Una voz agradable e infantil saludó:

—Bern Shacker.

—Alex Delaware, gracias por devolver la llamada.

—Ningún problema —dijo—. Me ha dicho que se trataba de Vita. ¿Eso quiere decir que ahora es usted el afortunado que la trata?

—Me temo que no la trata nadie.

—¿Oh?

—La han matado.

—Dios mío. ¿Qué ha pasado?

Le resumí lo fundamental.

—Es horrible, absolutamente horrible. Asesinada… Y me ha llamado porque…

Porque Vita lo había tachado de farsante.

—Hemos encontrado su tarjeta en el piso.

—¿Y ella…? ¿En su piso? Estoy un poco… Usted me ha dicho que era psicólogo. ¿Qué hacía en su piso? Y ya puestos, ¿por qué está investigando un asesinato?

—Soy asesor de la policía y el agente que lleva este caso me ha pedido que lo llame. De loquero a loquero.

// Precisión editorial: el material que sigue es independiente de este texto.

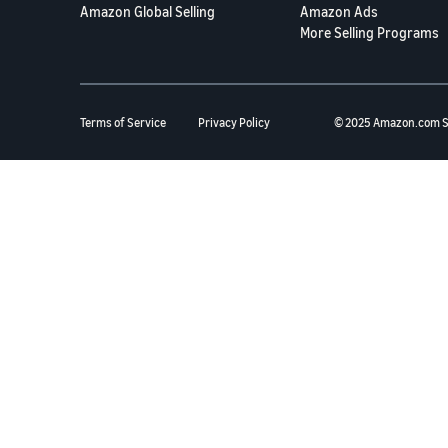
Amazon Global Selling
Amazon Ads
More Selling Programs
Terms of Service
Privacy Policy
© 2025 Amazon.com S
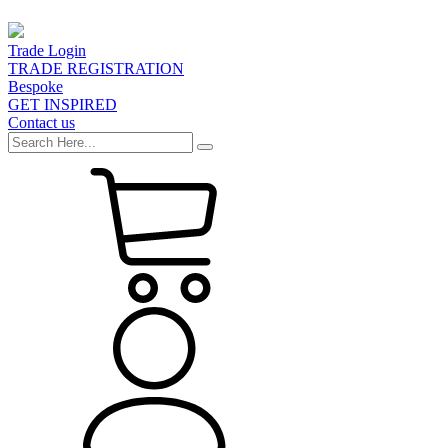
Trade Login
TRADE REGISTRATION
Bespoke
GET INSPIRED
Contact us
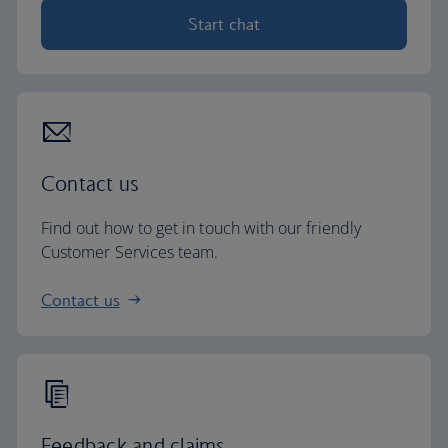
Start chat
Contact us
Find out how to get in touch with our friendly
Customer Services team.
Contact us
Feedback and claims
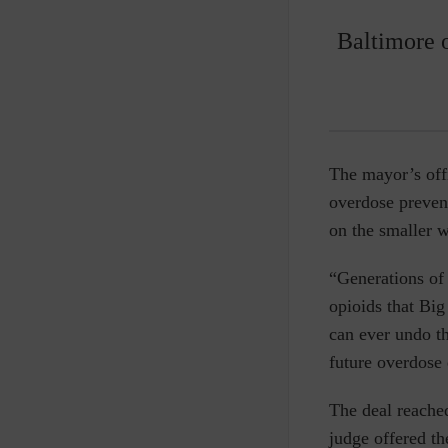
Baltimore o
The mayor’s off
overdose prevent
on the smaller w
“Generations of 
opioids that Bi
can ever undo t
future overdose 
The deal reache
judge offered th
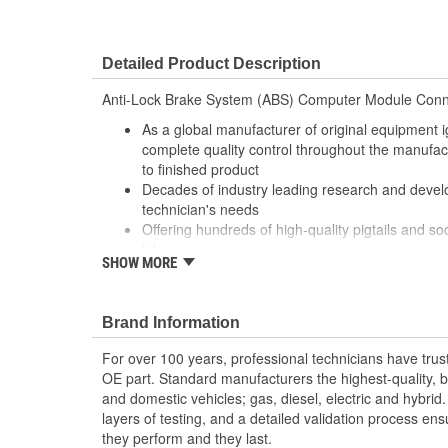
Detailed Product Description
Anti-Lock Brake System (ABS) Computer Module Conn
As a global manufacturer of original equipment i
complete quality control throughout the manufa
to finished product
Decades of industry leading research and deve
technician's needs
Offering hundreds of high-quality pigtails and soc
job
SHOW MORE
Utilizing high grade materials to ensure peak co
With industry leading expertise, when original e
designed to fix the inherent failure issues
Brand Information
For over 100 years, professional technicians have trus
OE part. Standard manufacturers the highest-quality, be
and domestic vehicles; gas, diesel, electric and hybrid
layers of testing, and a detailed validation process ensu
they perform and they last.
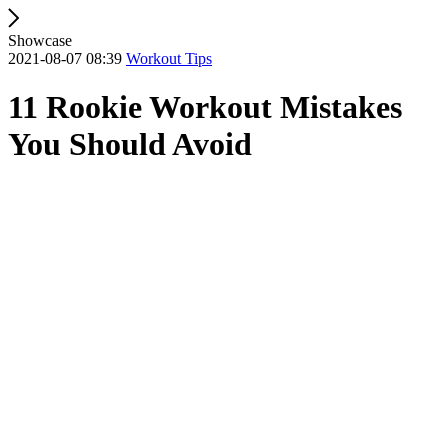
Showcase
2021-08-07 08:39
Workout Tips
11 Rookie Workout Mistakes
You Should Avoid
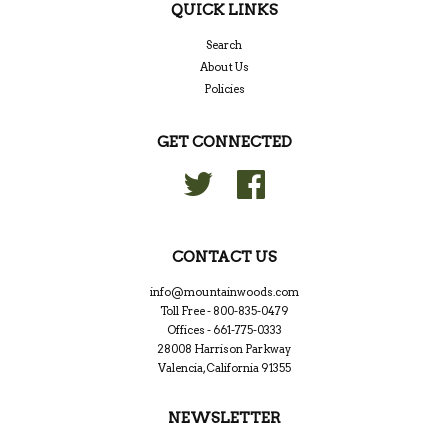
QUICK LINKS
Search
About Us
Policies
GET CONNECTED
Twitter
Facebook
CONTACT US
info@mountainwoods.com
Toll Free - 800-835-0479
Offices - 661-775-0333
28008 Harrison Parkway
Valencia, California 91355
NEWSLETTER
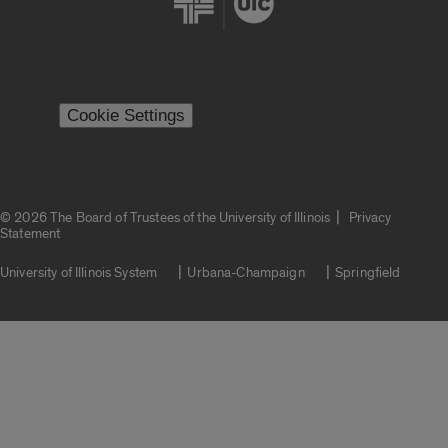
Cookie Settings
|
© 2026 The Board of Trustees of the University of Illinois
Privacy
Statement
University of Illinois System
Urbana-Champaign
Springfield
Campuses
Google Translate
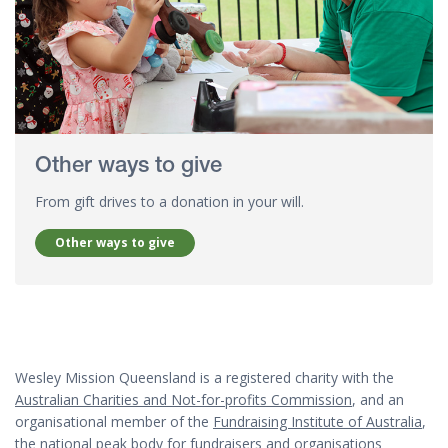
Other ways to give
From gift drives to a donation in your will.
Other ways to give
Wesley Mission Queensland is a registered charity with the
Australian Charities and Not-for-profits Commission
, and an
organisational member of the
Fundraising Institute of Australia
,
the national peak body for fundraisers and organisations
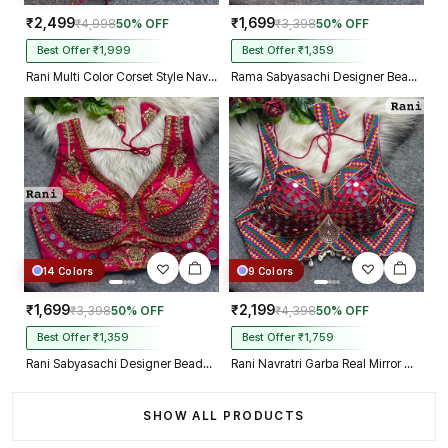
₹2,499
₹1,699
₹4,998
50% OFF
₹3,398
50% OFF
Best Offer ₹1,999
Best Offer ₹1,359
Rani Multi Color Corset Style Navratri Blouse With Mirror and Thread Work
Rama Sabyasachi Designer Beads & Real Mirror Work Bridal Blouse
14 Colors
9 Colors
₹1,699
₹2,199
₹3,398
50% OFF
₹4,398
50% OFF
Best Offer ₹1,359
Best Offer ₹1,759
Rani Sabyasachi Designer Beads & Real Mirror Work Bridal Blouse
Rani Navratri Garba Real Mirror Work Blouse with Thread & Kaudi Work
SHOW ALL PRODUCTS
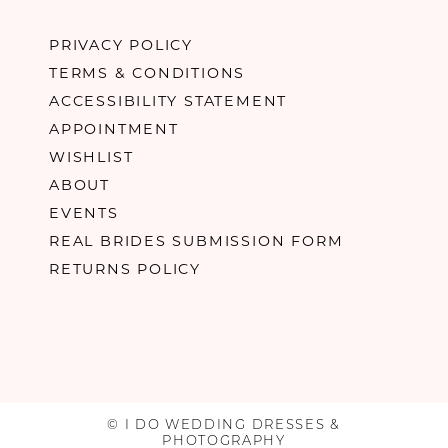
PRIVACY POLICY
TERMS & CONDITIONS
ACCESSIBILITY STATEMENT
APPOINTMENT
WISHLIST
ABOUT
EVENTS
REAL BRIDES SUBMISSION FORM
RETURNS POLICY
© I DO WEDDING DRESSES &
PHOTOGRAPHY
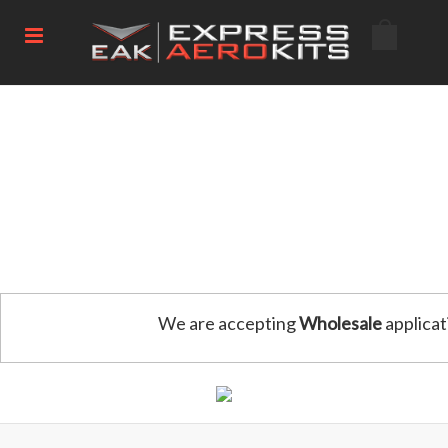
We are accepting
Wholesale
applicat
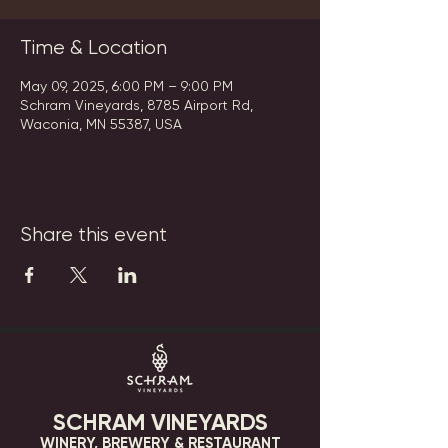
Time & Location
May 09, 2025, 6:00 PM – 9:00 PM
Schram Vineyards, 8785 Airport Rd,
Waconia, MN 55387, USA
Share this event
SCHRAM VINEYARDS
WINERY, BREWERY & RESTAURANT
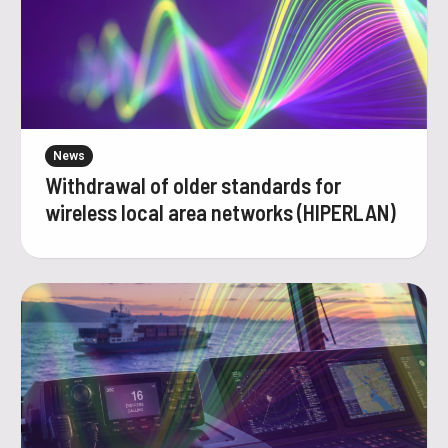
News
Withdrawal of older standards for
wireless local area networks (HIPERLAN)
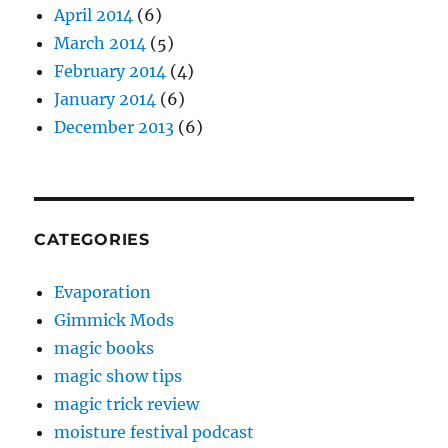
April 2014
(6)
March 2014
(5)
February 2014
(4)
January 2014
(6)
December 2013
(6)
CATEGORIES
Evaporation
Gimmick Mods
magic books
magic show tips
magic trick review
moisture festival podcast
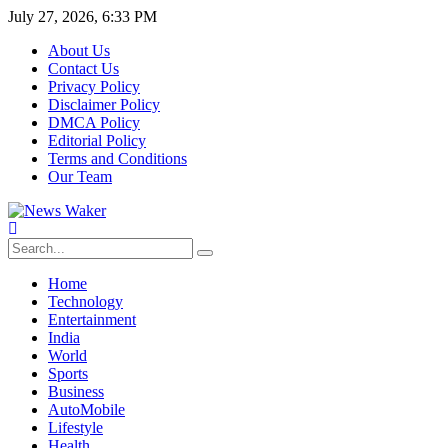
July 27, 2026, 6:33 PM
About Us
Contact Us
Privacy Policy
Disclaimer Policy
DMCA Policy
Editorial Policy
Terms and Conditions
Our Team
Home
Technology
Entertainment
India
World
Sports
Business
AutoMobile
Lifestyle
Health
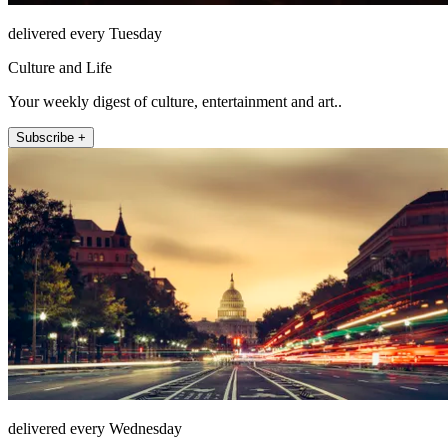
delivered every Tuesday
Culture and Life
Your weekly digest of culture, entertainment and art..
Subscribe +
delivered every Wednesday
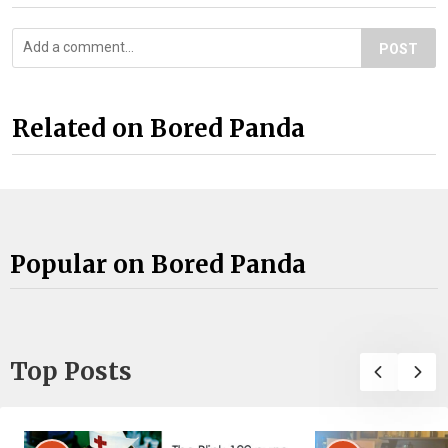
POST
Related on Bored Panda
Popular on Bored Panda
Top Posts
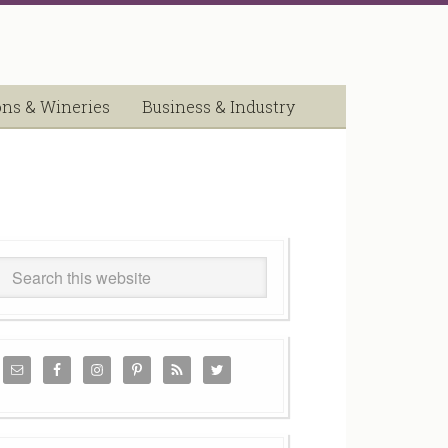
ons & Wineries
Business & Industry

—Loquero —repitió—. Qué término tan inapropiado. Bueno, la verdad es que no… No se puede decir exactamente que mantuviera una larga terapia con Vita… Es un poco complicado. Tengo que hacer una o dos llamadas antes de continuar.

—Muerte y confidencialidad —le dije—. Las normas cambian cada año.

—Cierto, pero no es sólo eso —dijo Shacker—. Vita no era la típica paciente de una terapia. No pretendo hacerme el misterioso, pero no puedo decir nada más hasta que me den permiso. Si me lo dan, podremos hablar.

—Se lo agradezco, doctor Shacker.

—Asesinato —dijo—. Increíble. ¿Dónde está usted?

—En el Westside.

—Yo en Beverly Hills. Si hablamos, ¿le importa que lo hagamos en persona? Es para poder documentar la conversación.

—Estaría bien.

—Me pondré en contacto con usted.

* * *

Al cabo de cuarenta y tres minutos cumplió su palabra.

—¿Alex? Soy Bern. Los abogados del seguro me dan permiso, y también el mío personal. Tengo un hueco a las seis. ¿Le va bien?

—Perfectamente.

—Perfectamente —repitió—. Parece una persona positiva.

Como si acabara de descubrir un defecto de mi carácter.

—Lo intento.

—Intentar —dijo Shacker—. Es lo único que podemos hacer.